* EXERCISE:
Exact copies of the lines below are the goal; any images in them are dropped.
(Beginning of LISTED ENTRIES)
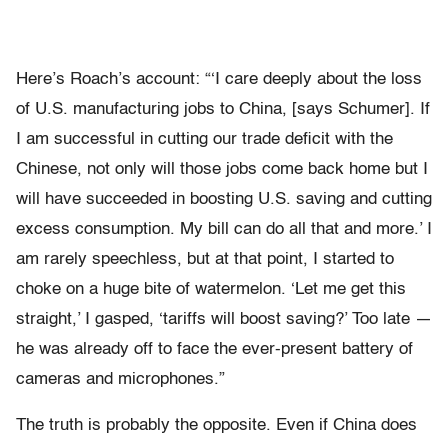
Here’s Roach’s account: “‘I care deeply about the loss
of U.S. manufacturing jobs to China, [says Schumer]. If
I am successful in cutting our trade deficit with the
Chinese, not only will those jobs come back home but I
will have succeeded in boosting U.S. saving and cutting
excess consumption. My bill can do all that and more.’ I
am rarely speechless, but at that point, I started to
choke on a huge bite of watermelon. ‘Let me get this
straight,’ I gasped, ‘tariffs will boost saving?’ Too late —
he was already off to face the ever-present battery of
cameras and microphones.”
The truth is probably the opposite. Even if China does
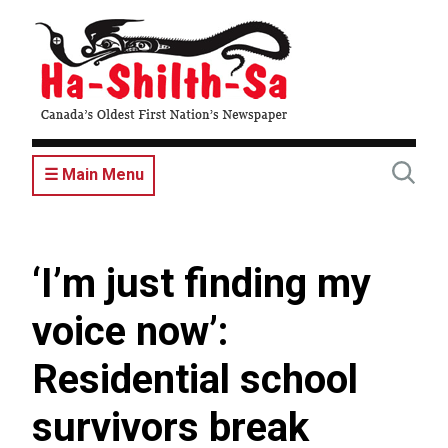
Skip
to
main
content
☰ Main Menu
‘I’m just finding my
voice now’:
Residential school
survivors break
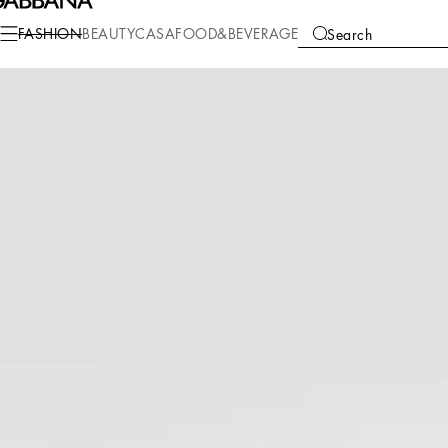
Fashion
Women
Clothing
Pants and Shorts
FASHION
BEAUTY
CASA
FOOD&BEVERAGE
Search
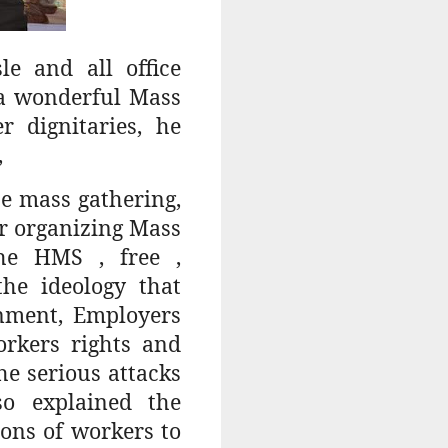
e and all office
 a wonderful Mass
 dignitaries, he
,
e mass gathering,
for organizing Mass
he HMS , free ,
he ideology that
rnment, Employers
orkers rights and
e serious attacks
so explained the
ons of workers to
(End of LISTED ENTRIES)
* ANSWER TO THIS EXERCISE:
Here’s Roach’s account: “‘I care deeply about the loss
of U.S. manufacturing jobs to China, [says Schumer]. If
I am successful in cutting our trade deficit with the
Chinese, not only will those jobs come back home but I
will have succeeded in boosting U.S. saving and cutting
excess consumption. My bill can do all that and more.’ I
am rarely speechless, but at that point, I started to
choke on a huge bite of watermelon. ‘Let me get this
straight,’ I gasped, ‘tariffs will boost saving?’ Too late —
he was already off to face the ever-present battery of
cameras and microphones.”
The truth is probably the opposite. Even if China does
Skip
to
main
content
☰ Main Menu
‘I’m just finding my
voice now’:
Residential school
survivors break
Fashion
Women
Clothing
Pants and Shorts
FASHION
BEAUTY
CASA
FOOD&BEVERAGE
Search
e and all office
 a wonderful Mass
 dignitaries, he
,
e mass gathering,
for organizing Mass
he HMS , free ,
he ideology that
rnment, Employers
orkers rights and
e serious attacks
so explained the
ons of workers to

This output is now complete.